▶ [Task details]
In your copy of the data, omit the pictures and keep all else exactly as given.

□ □ □ □ □

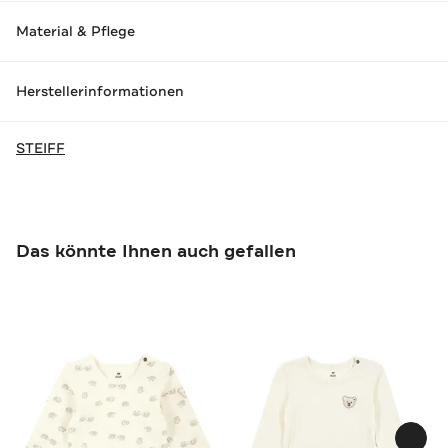
Material & Pflege
Herstellerinformationen
STEIFF
Das könnte Ihnen auch gefallen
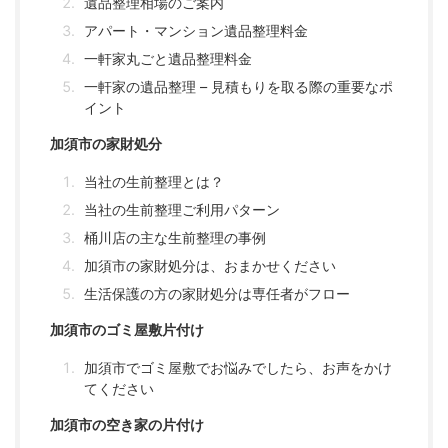
遺品整理相場のご案内
アパート・マンション遺品整理料金
一軒家丸ごと遺品整理料金
一軒家の遺品整理 – 見積もりを取る際の重要なポ
イント
加須市の家財処分
当社の生前整理とは？
当社の生前整理ご利用パターン
桶川店の主な生前整理の事例
加須市の家財処分は、おまかせください
生活保護の方の家財処分は専任者がフロー
加須市のゴミ屋敷片付け
加須市でゴミ屋敷でお悩みでしたら、お声をかけ
てください
加須市の空き家の片付け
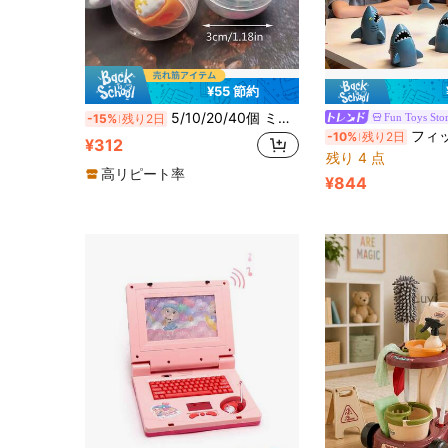
¥55 節約
5/10/20/40個 ミニかわいいカートゥーンカプセルおもちゃ、子供の男の子女の子の幼稚園での共有に適しています、ハロウィーンのギフト、子供に適しています、誕生日プレゼントのおもちゃ、カーニバルの景品、学校の教室の報酬、ランダムなスタイル
Fun Toys Sto
-15%
残り2日
フィッシングバトル フィッシングマスター 親子向けインタラクティブ サメ卓
-10%
残り2日
¥312
残り 4 点
高リピート率
¥844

□ □ □ □ □

▶ [Response for this exercise]
Material & Pflege
Herstellerinformationen
STEIFF
Das könnte Ihnen auch gefallen
遺品整理相場のご案内
アパート・マンション遺品整理料金
一軒家丸ごと遺品整理料金
一軒家の遺品整理 – 見積もりを取る際の重要なポ
イント
加須市の家財処分
当社の生前整理とは？
当社の生前整理ご利用パターン
桶川店の主な生前整理の事例
加須市の家財処分は、おまかせください
生活保護の方の家財処分は専任者がフロー
加須市のゴミ屋敷片付け
加須市でゴミ屋敷でお悩みでしたら、お声をかけ
てください
加須市の空き家の片付け
¥55 節約
5/10/20/40個 ミニかわいいカートゥーンカプセルおもちゃ、子供の男の子女の子の幼稚園での共有に適しています、ハロウィーンのギフト、子供に適しています、誕生日プレゼントのおもちゃ、カーニバルの景品、学校の教室の報酬、ランダムなスタイル
Fun Toys Sto
-15%
残り2日
フィッシングバトル フィッシングマスター 親子向けインタラクティブ サメ卓
-10%
残り2日
¥312
残り 4 点
高リピート率
¥844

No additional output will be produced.